%%

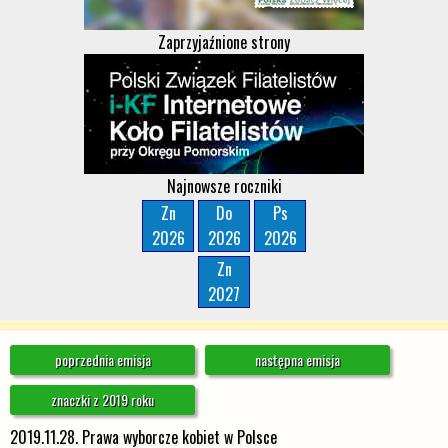
Zaprzyjaźnione strony
Najnowsze roczniki
Zn
Do
Ps
2026
2026
2026
Zn
2027
poprzednia emisja
następna emisja
znaczki z 2019 roku
2019.11.28. Prawa wyborcze kobiet w Polsce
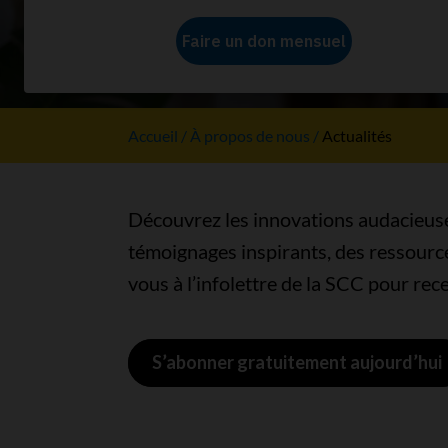
Découvrez comment ensemble, no
Accueil
À propos de nous
Actualités
Découvrez les innovations audacieuse
témoignages inspirants, des ressource
vous à l’infolettre de la SCC pour rec
S’abonner gratuitement aujourd’hui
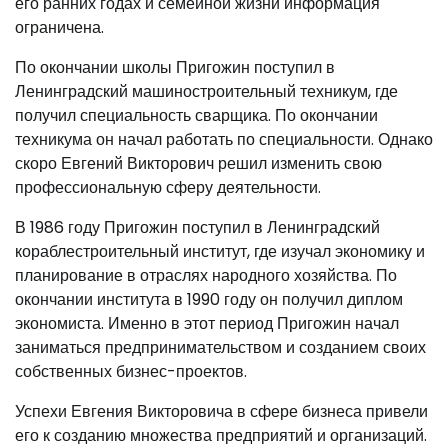
его ранних годах и семейной жизни информация
ограничена.
По окончании школы Пригожин поступил в
Ленинградский машиностроительный техникум, где
получил специальность сварщика. По окончании
техникума он начал работать по специальности. Однако
скоро Евгений Викторович решил изменить свою
профессиональную сферу деятельности.
В 1986 году Пригожин поступил в Ленинградский
кораблестроительный институт, где изучал экономику и
планирование в отраслях народного хозяйства. По
окончании института в 1990 году он получил диплом
экономиста. Именно в этот период Пригожин начал
заниматься предпринимательством и созданием своих
собственных бизнес-проектов.
Успехи Евгения Викторовича в сфере бизнеса привели
его к созданию множества предприятий и организаций.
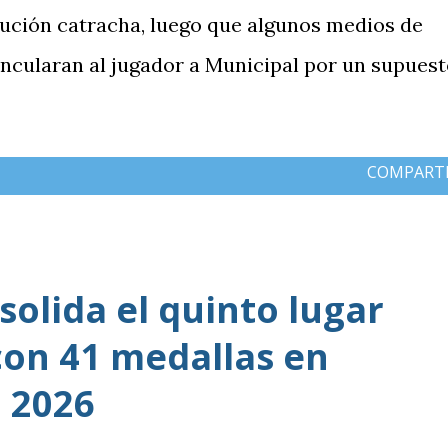
itución catracha, luego que algunos medios de
incularan al jugador a Municipal por un supues
COMPART
olida el quinto lugar
con 41 medallas en
 2026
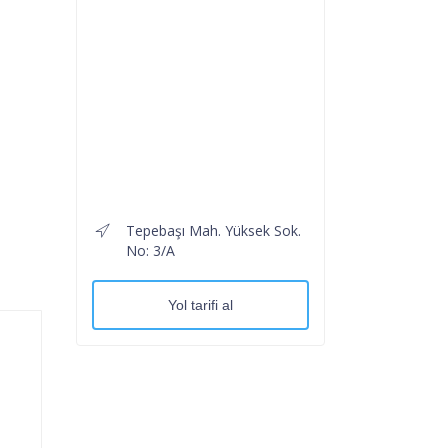
Tepebaşı Mah. Yüksek Sok.
No: 3/A
Yol tarifi al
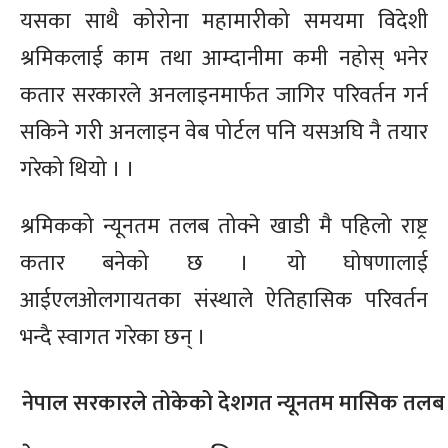
यसका साथै कोरोना महामारीको समयमा विदेशी
श्रमिकलाई काम तथा आम्दानीमा कमी नहोस् भनेर
कतार सरकारले अनलाइनमार्फत जागिर परिवर्तन गर्न
सकिने गरी अनलाइन वेब पोर्टल पनि यसअघि नै तयार
गरेको थियो । ।
श्रमिकको न्यूनतम तलब तोक्ने खाडी मै पहिलो राष्ट्र
कतार बनेको छ । यो घोषणालाई
आईएलओलगायतका संस्थाले ऐतिहासिक परिवर्तन
भन्दै स्वागत गरेका छन् ।
नेपाल सरकारले तोकेको देशगत न्यूनतम मासिक तलब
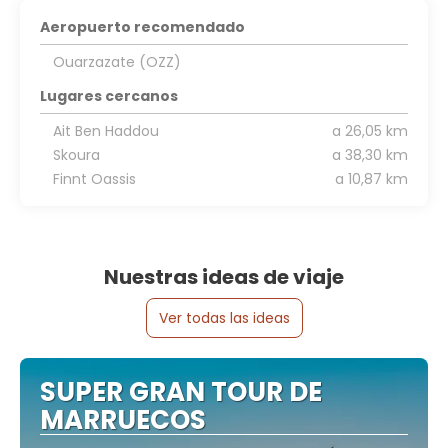
Aeropuerto recomendado
Ouarzazate (OZZ)
Lugares cercanos
Ait Ben Haddou
a 26,05 km
Skoura
a 38,30 km
Finnt Oassis
a 10,87 km
Nuestras ideas de viaje
Ver todas las ideas
SUPER GRAN TOUR DE
MARRUECOS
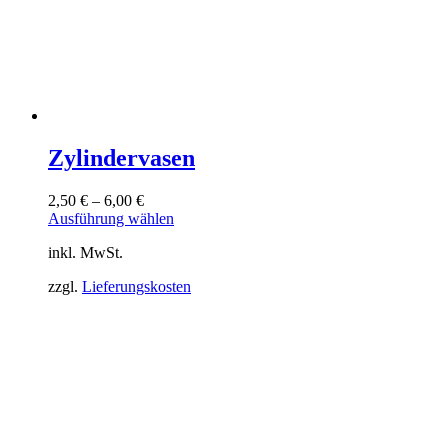
Zylindervasen
2,50
€
–
6,00
€
Dieses
Ausführung wählen
Produkt
inkl. MwSt.
weist
mehrere
zzgl.
Lieferungskosten
Varianten
auf.
Die
Optionen
können
auf
der
Produktseite
gewählt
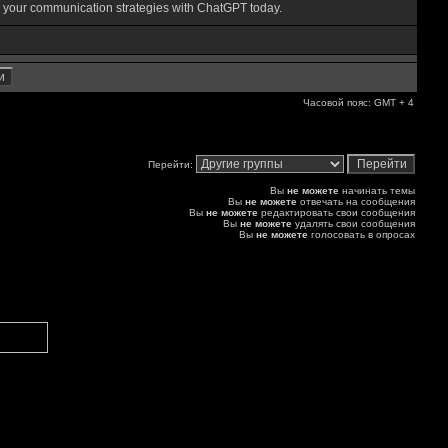
e your communication strategies with ChatGPT today.
Часовой пояс: GMT + 4
Перейти:
Вы
не можете
начинать темы
Вы
не можете
отвечать на сообщения
Вы
не можете
редактировать свои сообщения
Вы
не можете
удалять свои сообщения
Вы
не можете
голосовать в опросах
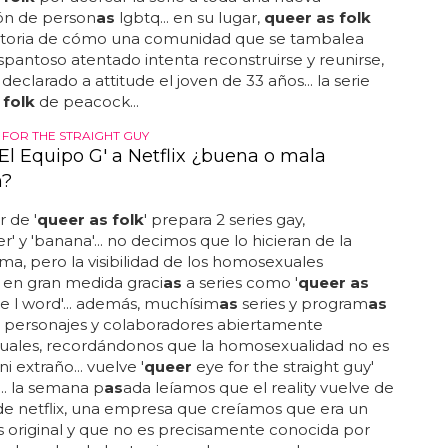
ón de person
as
lgbtq... en su lugar,
queer as folk
historia de cómo una comunidad que se tambalea
pantoso atentado intenta reconstruirse y reunirse,
declarado a attitude el joven de 33 años... la serie
 folk
de peacock...
 FOR THE STRAIGHT GUY
'El Equipo G' a Netflix ¿buena o mala
n?
r de '
queer as folk
' prepara 2 series gay,
' y 'banana'... no decimos que lo hicieran de la
ma, pero la visibilidad de los homosexuales
en gran medida graci
as
a series como '
queer as
the l word'... además, muchísim
as
series y program
as
a personajes y colaboradores abiertamente
ales, recordándonos que la homosexualidad no es
ni extraño... vuelve '
queer
eye for the straight guy'
... la semana p
as
ada leíamos que el reality vuelve de
e netflix, una empresa que creíamos que era un
 original y que no es precisamente conocida por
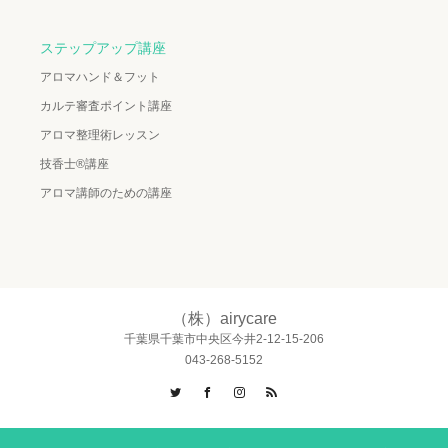
ステップアップ講座
アロマハンド＆フット
カルテ審査ポイント講座
アロマ整理術レッスン
技香士®講座
アロマ講師のための講座
（株）airycare
千葉県千葉市中央区今井2-12-15-206
043-268-5152
Twitter
Facebook
Instagram
RSS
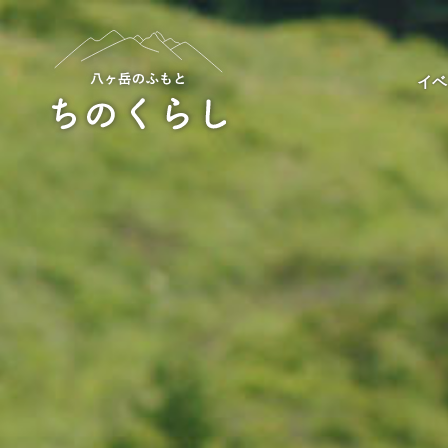
Skip
to
content
イベ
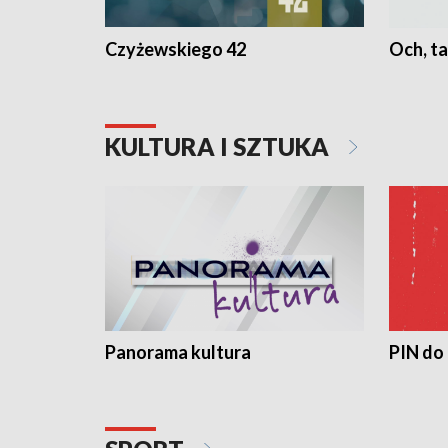
Czyżewskiego 42
Och, ta
KULTURA I SZTUKA
Panorama kultura
PIN do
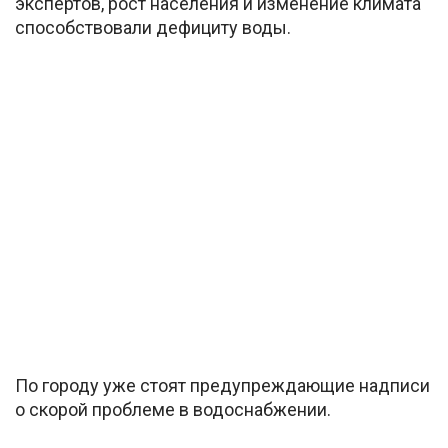
экспертов, рост населения и изменение климата
способствовали дефициту воды.
По городу уже стоят предупреждающие надписи
о скорой проблеме в водоснабжении.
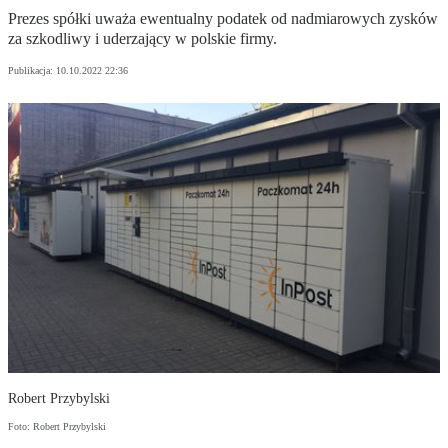
Prezes spółki uważa ewentualny podatek od nadmiarowych zysków
za szkodliwy i uderzający w polskie firmy.
Publikacja:
10.10.2022 22:36
Robert Przybylski
Foto: Robert Przybylski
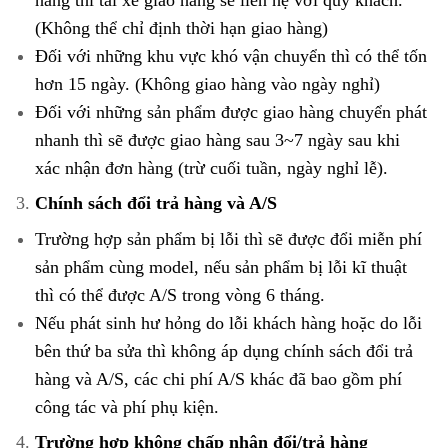
(Không thể chỉ định thời hạn giao hàng)
Đối với những khu vực khó vận chuyển thì có thể tốn
hơn 15 ngày. (Không giao hàng vào ngày nghỉ)
Đối với những sản phẩm được giao hàng chuyển phát
nhanh thì sẽ được giao hàng sau 3~7 ngày sau khi
xác nhận đơn hàng (trừ cuối tuần, ngày nghỉ lễ).
Chính sách đổi trả hàng và A/S
Trường hợp sản phẩm bị lỗi thì sẽ được đổi miễn phí
sản phẩm cùng model, nếu sản phẩm bị lỗi kĩ thuật
thì có thể được A/S trong vòng 6 tháng.
Nếu phát sinh hư hỏng do lỗi khách hàng hoặc do lỗi
bên thứ ba sửa thì không áp dụng chính sách đổi trả
hàng và A/S, các chi phí A/S khác đã bao gồm phí
công tác và phí phụ kiện.
Trường hợp không chấp nhận đổi/trả hàng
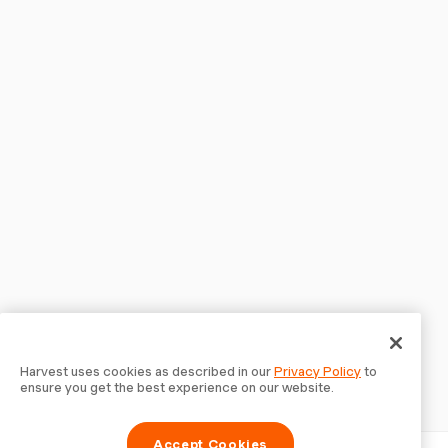
Harvest uses cookies as described in our
Privacy Policy
to
ensure you get the best experience on our website.
Accept Cookies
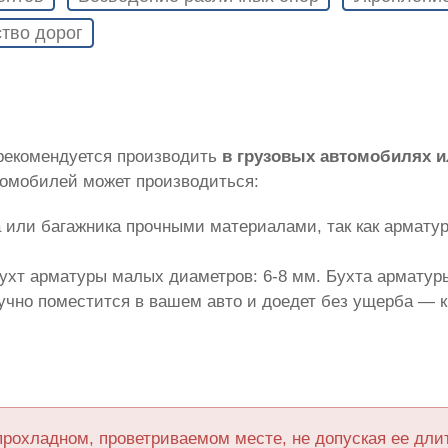
тво дорог
 рекомендуется производить
в грузовых автомобилях 
томобилей может производиться:
 или багажника прочными материалами, так как армату
ухт арматуры малых диаметров: 6-8 мм. Бухта арматуры
лучно поместится в вашем авто и доедет без ущерба — 
прохладном, проветриваемом месте, не допуская ее дл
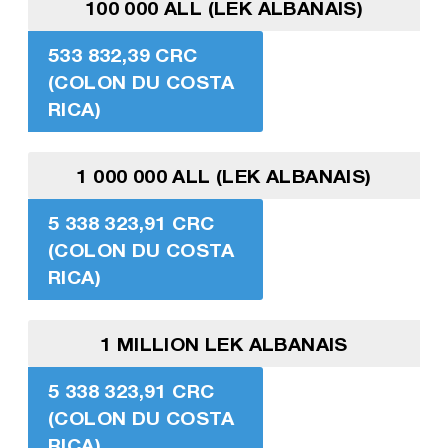
100 000 ALL (LEK ALBANAIS)
533 832,39 CRC
(COLON DU COSTA
RICA)
1 000 000 ALL (LEK ALBANAIS)
5 338 323,91 CRC
(COLON DU COSTA
RICA)
1 MILLION LEK ALBANAIS
5 338 323,91 CRC
(COLON DU COSTA
RICA)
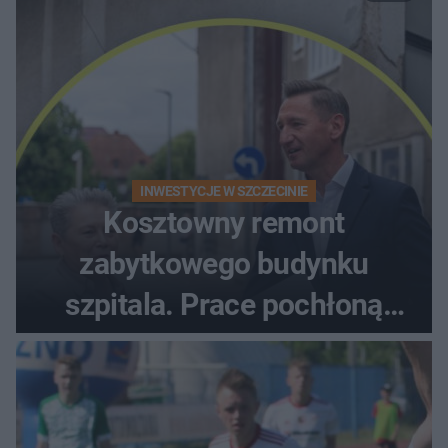
INWESTYCJE W SZCZECINIE
Kosztowny remont
zabytkowego budynku
szpitala. Prace pochłoną
dziesiątki milionów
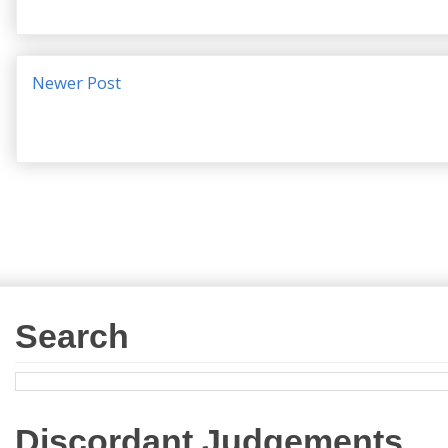
Newer Post
Search
Discordant Judgements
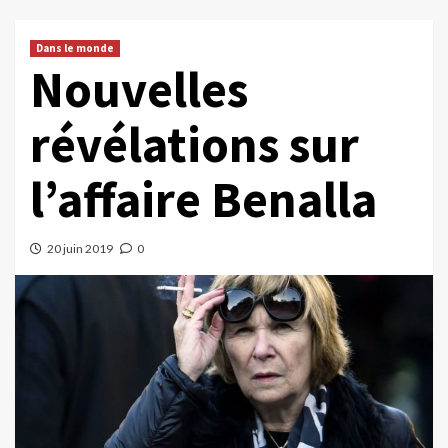
Dans le monde
Nouvelles
révélations sur
l’affaire Benalla
20 juin 2019
0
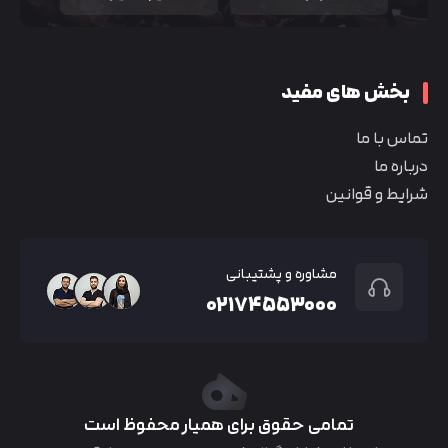
بخش های مفید
تماس با ما
درباره ما
شرایط و قوانین
مشاوره و پشتیبانی
۰۲۱۷۴۵۵۳۰۰۰
تمامی حقوق برای همیار محفوظ است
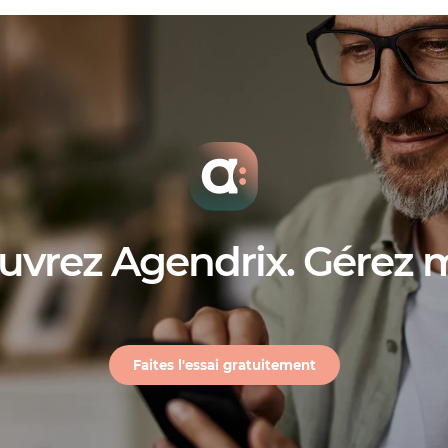
uvrez Agendrix. Gérez 
Faites l'essai gratuitement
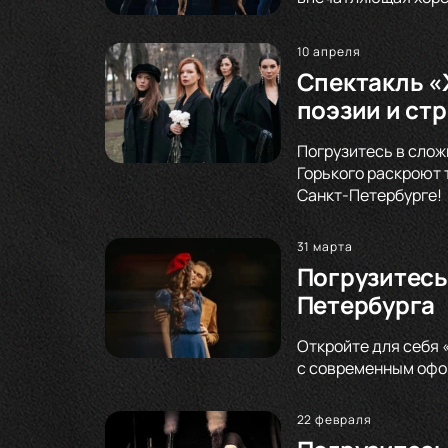
10 апреля
Спектакль «
поэзии и ст
Погрузитесь в слож
Горького раскроют 
Санкт-Петербурге!
31 марта
Погрузитесь
Петербурга
Откройте для себя 
с современным офор
22 февраля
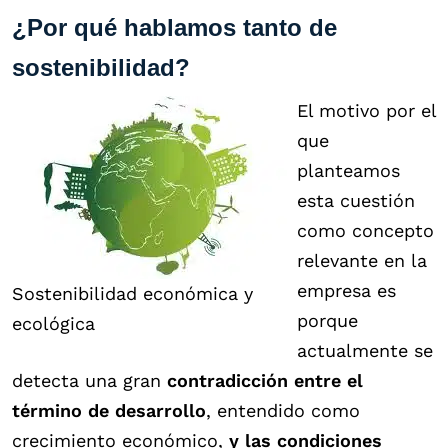
¿Por qué hablamos tanto de
sostenibilidad?
El motivo por el
que
planteamos
esta cuestión
como concepto
relevante en la
empresa es
Sostenibilidad económica y
porque
ecológica
actualmente se
detecta una gran
contradicción entre el
término de desarrollo
, entendido como
crecimiento económico,
y las condiciones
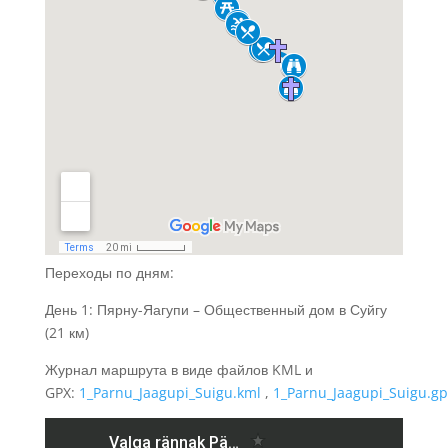
Переходы по дням:
День 1: Пярну-Яагупи – Общественный дом в Суйгу
(21 км)
Журнал маршрута в виде файлов KML и
GPX:
1_Parnu_Jaagupi_Suigu.kml
,
1_Parnu_Jaagupi_Suigu.gp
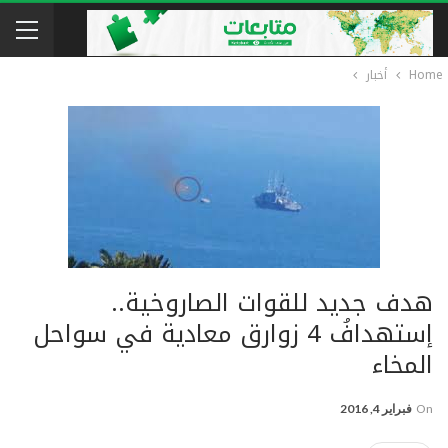
Home
أخبار
هدف جديد للقوات الصاروخية..
إستهدافُ 4 زوارق معادية في سواحل
المخاء
On
فبراير 4, 2016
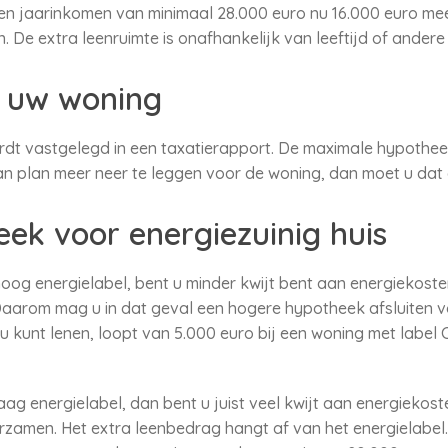
n jaarinkomen van minimaal 28.000 euro nu 16.000 euro me
 De extra leenruimte is onafhankelijk van leeftijd of andere
 uw woning
t vastgelegd in een taxatierapport. De maximale hypotheek
n plan meer neer te leggen voor de woning, dan moet u dat 
ek voor energiezuinig huis
hoog energielabel, bent u minder kwijt bent aan energiekost
Daarom mag u in dat geval een hogere hypotheek afsluiten 
 kunt lenen, loopt van 5.000 euro bij een woning met label C
ag energielabel, dan bent u juist veel kwijt aan energiekos
rzamen. Het extra leenbedrag hangt af van het energielabel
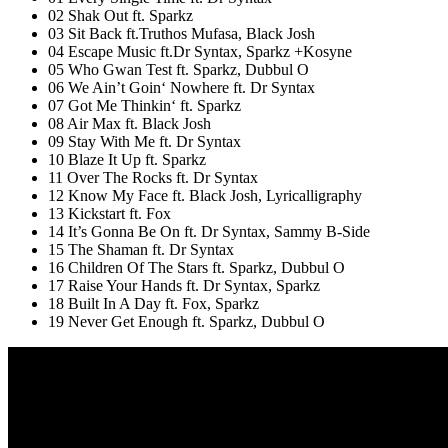
02 Shak Out ft. Sparkz
03 Sit Back ft.Truthos Mufasa, Black Josh
04 Escape Music ft.Dr Syntax, Sparkz +Kosyne
05 Who Gwan Test ft. Sparkz, Dubbul O
06 We Ain’t Goin‘ Nowhere ft. Dr Syntax
07 Got Me Thinkin‘ ft. Sparkz
08 Air Max ft. Black Josh
09 Stay With Me ft. Dr Syntax
10 Blaze It Up ft. Sparkz
11 Over The Rocks ft. Dr Syntax
12 Know My Face ft. Black Josh, Lyricalligraphy
13 Kickstart ft. Fox
14 It’s Gonna Be On ft. Dr Syntax, Sammy B-Side
15 The Shaman ft. Dr Syntax
16 Children Of The Stars ft. Sparkz, Dubbul O
17 Raise Your Hands ft. Dr Syntax, Sparkz
18 Built In A Day ft. Fox, Sparkz
19 Never Get Enough ft. Sparkz, Dubbul O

%%

_PROBLEM DESCRIPTION:_ Above are the records; copy from them only the lines starting at the one containing "नेपाल सरकारले तोकेको देशगत न्यूनतम मासिक तलब" and ending at the one containing "о скорой проблеме в водоснабжении.", exactly and without pictures.

_SOLVED EXERCISE:_
नेपाल सरकारले तोकेको देशगत न्यूनतम मासिक तलब
Aeropuerto recomendado
Ouarzazate (OZZ)
Lugares cercanos
Ait Ben Haddou
a 26,05 km
Skoura
a 38,30 km
Finnt Oassis
a 10,87 km
Nuestras ideas de viaje
Ver todas las ideas
SUPER GRAN TOUR DE
MARRUECOS
Zylindervasen
2,50
€
–
6,00
€
Dieses
Ausführung wählen
Produkt
inkl. MwSt.
weist
mehrere
zzgl.
Lieferungskosten
Varianten
auf.
Die
Optionen
können
auf
der
Produktseite
gewählt
e your communication strategies with ChatGPT today.
Часовой пояс: GMT + 4
Перейти:
Вы
не можете
начинать темы
Вы
не можете
отвечать на сообщения
Вы
не можете
редактировать свои сообщения
Вы
не можете
удалять свои сообщения
Вы
не можете
голосовать в опросах
ón de person
as
lgbtq... en su lugar,
queer as folk
historia de cómo una comunidad que se tambalea
pantoso atentado intenta reconstruirse y reunirse,
declarado a attitude el joven de 33 años... la serie
 folk
de peacock...
 FOR THE STRAIGHT GUY
'El Equipo G' a Netflix ¿buena o mala
n?
r de '
queer as folk
' prepara 2 series gay,
' y 'banana'... no decimos que lo hicieran de la
ma, pero la visibilidad de los homosexuales
en gran medida graci
as
a series como '
queer as
the l word'... además, muchísim
as
series y program
as
a personajes y colaboradores abiertamente
ales, recordándonos que la homosexualidad no es
ni extraño... vuelve '
queer
eye for the straight guy'
... la semana p
as
ada leíamos que el reality vuelve de
e netflix, una empresa que creíamos que era un
 original y que no es precisamente conocida por
ステップアップ講座
アロマハンド＆フット
カルテ審査ポイント講座
アロマ整理術レッスン
技香士®講座
アロマ講師のための講座
（株）airycare
千葉県千葉市中央区今井2-12-15-206
043-268-5152
Twitter
Facebook
Instagram
RSS
Skip
to
content
イベ
Czyżewskiego 42
Och, ta
KULTURA I SZTUKA
Panorama kultura
PIN do
экспертов, рост населения и изменение климата
способствовали дефициту воды.
По городу уже стоят предупреждающие надписи
о скорой проблеме в водоснабжении.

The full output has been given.